幕末から明治にかけて、日本には莫大な財を成した4人のイノベーターがいた。彼らはどこが違っていたのか。雑誌「プレジデント」(2018年2月12日号)の特集「仕事に役立つ日本史入門」より掲載記事を全4回で紹介しよう。第1回は「渋沢栄一の会社の作り方」について――。

東京ガス、キリンビール、東証、王子製紙の設立に関わった

渋沢栄一がいなくては、今の日本は全く違う姿をしていたでしょう。渋沢は、第一国立銀行、東京ガス、王子製紙、東京海上火災保険、帝国ホテル、秩父鉄道、キリンビールなど、日本経済をリードする多数の企業や東京証券取引所の設立に関わった人物です。日本における実業の基礎をつくった最大の功労者は、渋沢といえるでしょう。

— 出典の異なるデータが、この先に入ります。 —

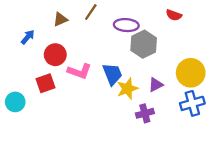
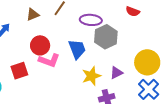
red circle: (55, 55) -> (40, 45), moved
blue trapezoid: (112, 74) -> (77, 49), moved
blue cross: (192, 103) -> (149, 89), turned -30

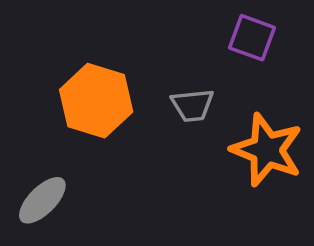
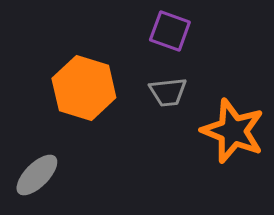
purple square: (252, 38) -> (170, 31), moved

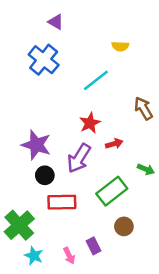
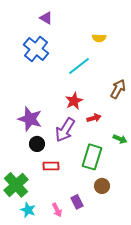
brown arrow: (143, 108) -> (118, 89), turned 60
green rectangle: (112, 191) -> (92, 157), turned -35
red rectangle: (62, 202) -> (51, 166), size x0.7

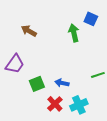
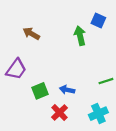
cyan cross: (79, 105) -> (98, 114), moved

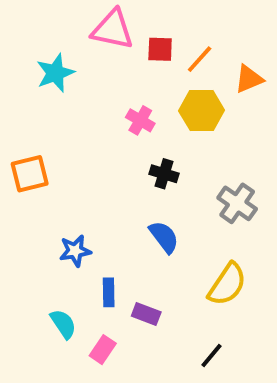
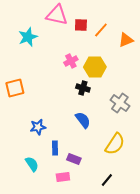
yellow hexagon: (202, 110) -> (95, 67), moved
pink cross: (140, 120) -> (71, 61), turned 32
pink rectangle: (103, 350) -> (63, 177), moved, turned 48

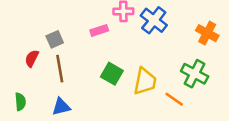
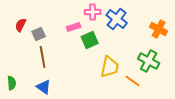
red semicircle: (32, 58) -> (21, 25), moved
green square: (112, 74) -> (90, 40), moved, turned 36
blue triangle: (61, 107) -> (44, 87), turned 49

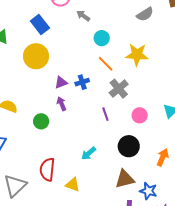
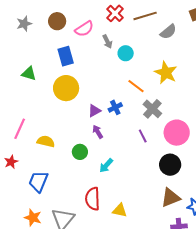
gray arrow: (83, 16) -> (107, 42), turned -144
blue rectangle: (40, 24) -> (66, 56), turned 30
cyan circle: (102, 38) -> (126, 53), moved
yellow star: (137, 55) -> (166, 73), turned 30
pink circle: (140, 115) -> (177, 133), size x1.6
cyan arrow: (89, 153) -> (106, 166), moved

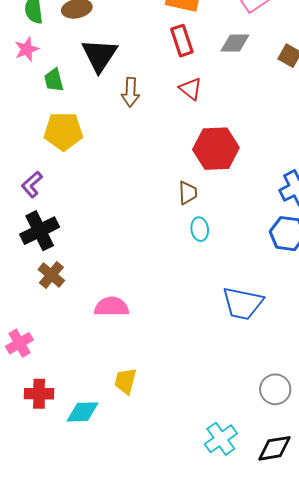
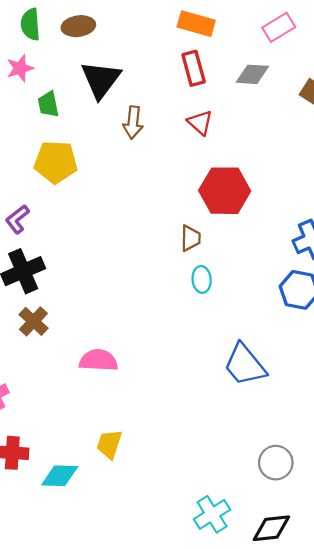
blue trapezoid: (243, 303) -> (245, 365), turned 36

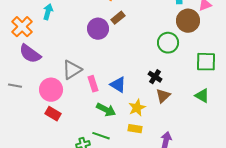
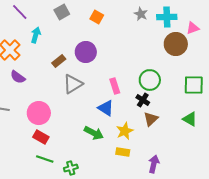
brown rectangle: (118, 18) -> (59, 61), moved
green circle: (168, 43) -> (150, 80), moved
purple semicircle: (30, 54) -> (18, 77), size x0.7
gray triangle: (72, 70) -> (73, 84), moved
pink rectangle: (93, 84) -> (115, 86), moved
green line: (101, 136) -> (45, 159), moved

1853年、ペリー来航で始まった幕末。幕府はアメリカ合衆国との不平等条約(日米和親条約)に調印。全国から討幕運動が沸き起こりました。

1840年に豪農の長男として生まれた渋沢もまた、若かりし頃は討幕の志士の1人でした。従兄の尾高淳忠に古典を学び、北辰一刀流で剣術を学んだ渋沢は20代前半、高崎藩の城を襲撃して武器を奪い、横浜で外国人を切り倒す攘夷の計画を立てます。そんな生粋の志士がなぜ、「日本資本主義の父」と呼ばれる偉人になったのでしょう。